The End of an Era
Matt Murdock has more in common with Steve Rogers than most fans are willing to consider. Both have a strong devotion to peace and justice and are equally talented fighters and leaders, but there's more.
In the Marvel Cinematic Universe, it took the Star-Spangled Man three movies and several crossovers to finally complete his transformation into Captain America, the hero who fights for truth and justice, even if it means engaging the American government -- the very same people he swore to serve back in Captain America: The First Avenger.
Daredevil had the same character arc on Netflix. He began his legal and extralegal career wide-eyed and idealistic, but was eventually broken by the circumstances of his time and the various misfortunes he seemed fated to suffer. In Season 2, he began to doubt and criticize the same legal system he swore to uphold shortly after graduating from Columbia University, even going so far as to operate completely outside of the law in Season 3. In The Defenders, he was disillusioned by the death of Elektra Natchios and his failure to come to terms with Frank Castle's way of fighting crime, and he began the show having retired from vigilantism.
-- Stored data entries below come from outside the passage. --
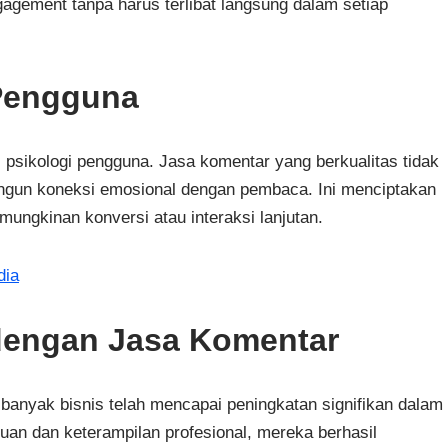
gagement tanpa harus terlibat langsung dalam setiap
Pengguna
psikologi pengguna. Jasa komentar yang berkualitas tidak
ngun koneksi emosional dengan pembaca. Ini menciptakan
ungkinan konversi atau interaksi lanjutan.
dia
dengan Jasa Komentar
banyak bisnis telah mencapai peningkatan signifikan dalam
n dan keterampilan profesional, mereka berhasil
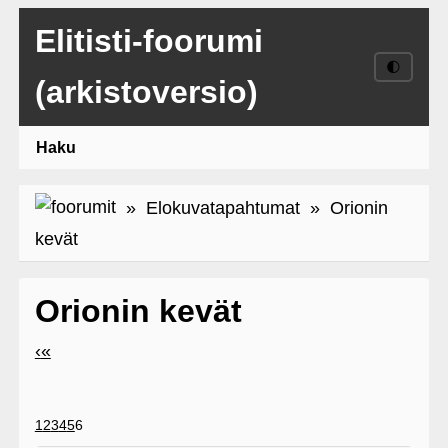
Elitisti-foorumi
🌓
(arkistoversio)
Haku
»
Elokuvatapahtumat
» Orionin
kevät
Orionin kevät
‹
«
1
2
3
4
5
6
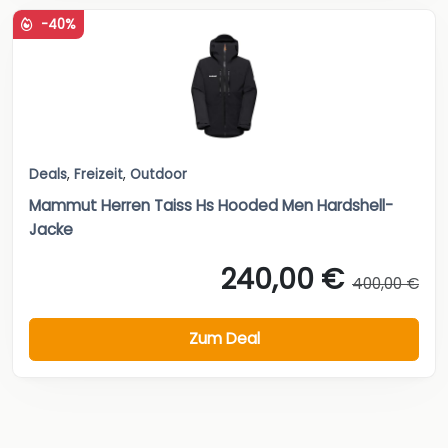
-40%
Deals
,
Freizeit
,
Outdoor
Mammut Herren Taiss Hs Hooded Men Hardshell-
Jacke
240,00 €
400,00 €
Zum Deal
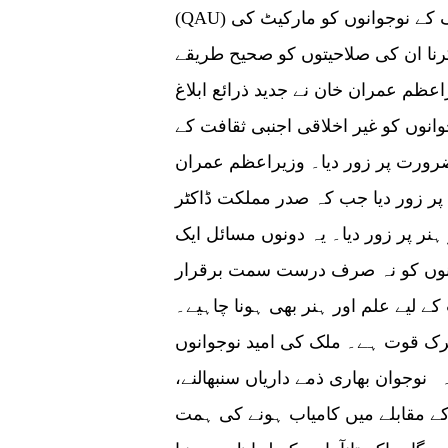
(QAU) کے کانووکیشن سے خطاب کرتے ہوئے کہا کہ ملک کے نوجوانوں کو مارکیٹ کی
نا ان کی صلاحیتوں کو صحیح طریقے
عظم عمران خان نے جدید ذرائع ابلاغ
نوں کو غیر اخلاقی اجنبی ثقافت کے
ضرورت پر زور دیا۔ وزیراعظم عمران
پر زور دیا جب کہ صدر مملکت ڈاکٹر
نر پر زور دیا۔ یہ دونوں مسائل ایک
انوں کو نہ صرف درست سمت برقرار
 لیے علم اور ہنر بھی ہونا چاہیے۔
ک قوت ہے۔ ملک کی امید نوجوانوں
نوجوان بھاری ذمے داریاں سنبھالنے،
 کے مقابلے میں کامیاب ہونے کی ہمت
In the final scenes of Daredevil's last season, Murdock spoke before Father Lantom's mourners about how the old priest raised him, teaching him how to become "a true man without fear." When Matt screamed in Wilson Fisk's bloodied face that "you don't get to destroy who I am," while strongly resisting the urge to snap his neck, we knew then and there that Daredevil, after three seasons and one crossover, finally had his hero-defining moment.
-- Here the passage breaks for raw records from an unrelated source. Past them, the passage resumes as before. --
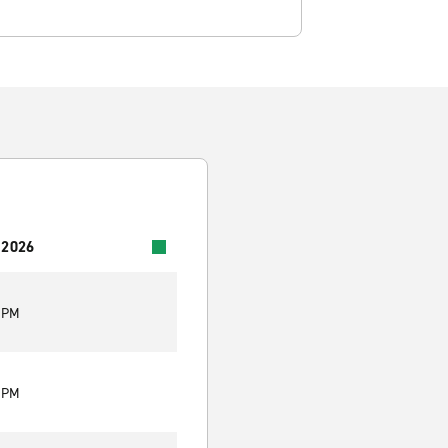
 2026
9 PM
9 PM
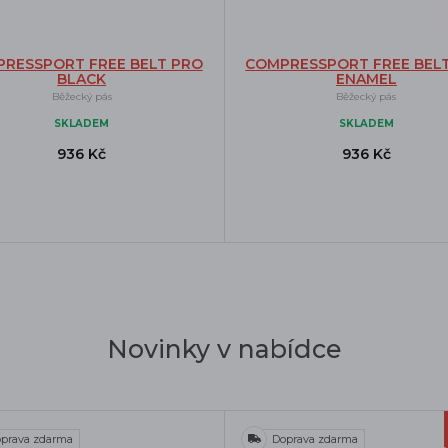
RESSPORT FREE BELT PRO
COMPRESSPORT FREE BEL
BLACK
ENAMEL
Běžecký pás
Běžecký pás
SKLADEM
SKLADEM
936 Kč
936 Kč
Novinky v nabídce
prava zdarma
Doprava zdarma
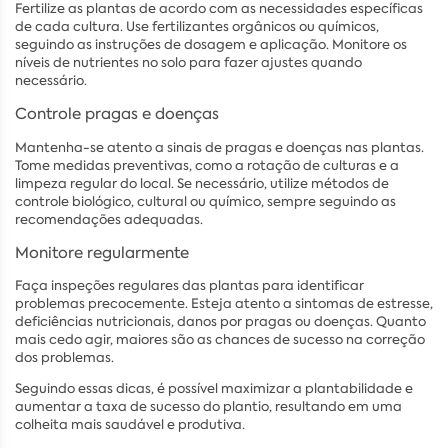
Fertilize as plantas de acordo com as necessidades específicas
de cada cultura. Use fertilizantes orgânicos ou químicos,
seguindo as instruções de dosagem e aplicação. Monitore os
níveis de nutrientes no solo para fazer ajustes quando
necessário.
Controle pragas e doenças
Mantenha-se atento a sinais de pragas e doenças nas plantas.
Tome medidas preventivas, como a rotação de culturas e a
limpeza regular do local. Se necessário, utilize métodos de
controle biológico, cultural ou químico, sempre seguindo as
recomendações adequadas.
Monitore regularmente
Faça inspeções regulares das plantas para identificar
problemas precocemente. Esteja atento a sintomas de estresse,
deficiências nutricionais, danos por pragas ou doenças. Quanto
mais cedo agir, maiores são as chances de sucesso na correção
dos problemas.
Seguindo essas dicas, é possível maximizar a plantabilidade e
aumentar a taxa de sucesso do plantio, resultando em uma
colheita mais saudável e produtiva.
Daredevil himself implied his own complicated character trajectory, and finally his growth, in the same way that Captain America: Civil War fully defined and realized Rogers' identity, culminating in him telling Iron Man he wouldn't stay down, barking, "I can do this all day." Daredevil had the chance to complete his hero's journey in The Defenders, but failed when he wouldn't relieve himself of his traumas and obsessions. The good news is he had his second chance in Season 3 of Daredevil, where he finally learned to let go.
Daredevil has long been painted as a street-level vigilante, incapable of handling supernatural threats or collaborating exclusively with anyone else, but Matt Murdock is as much a superhero as any other, on par with even with the likes of Steve Rogers. Both were augmented by chemical means and are practically more skilled than any other fighter in the Marvel Universe. If little Steve could become an Avenger, there's no reason to think visually-impaired Matty couldn't reach the same heights.
Marvel's Daredevil is currently streaming on Netflix.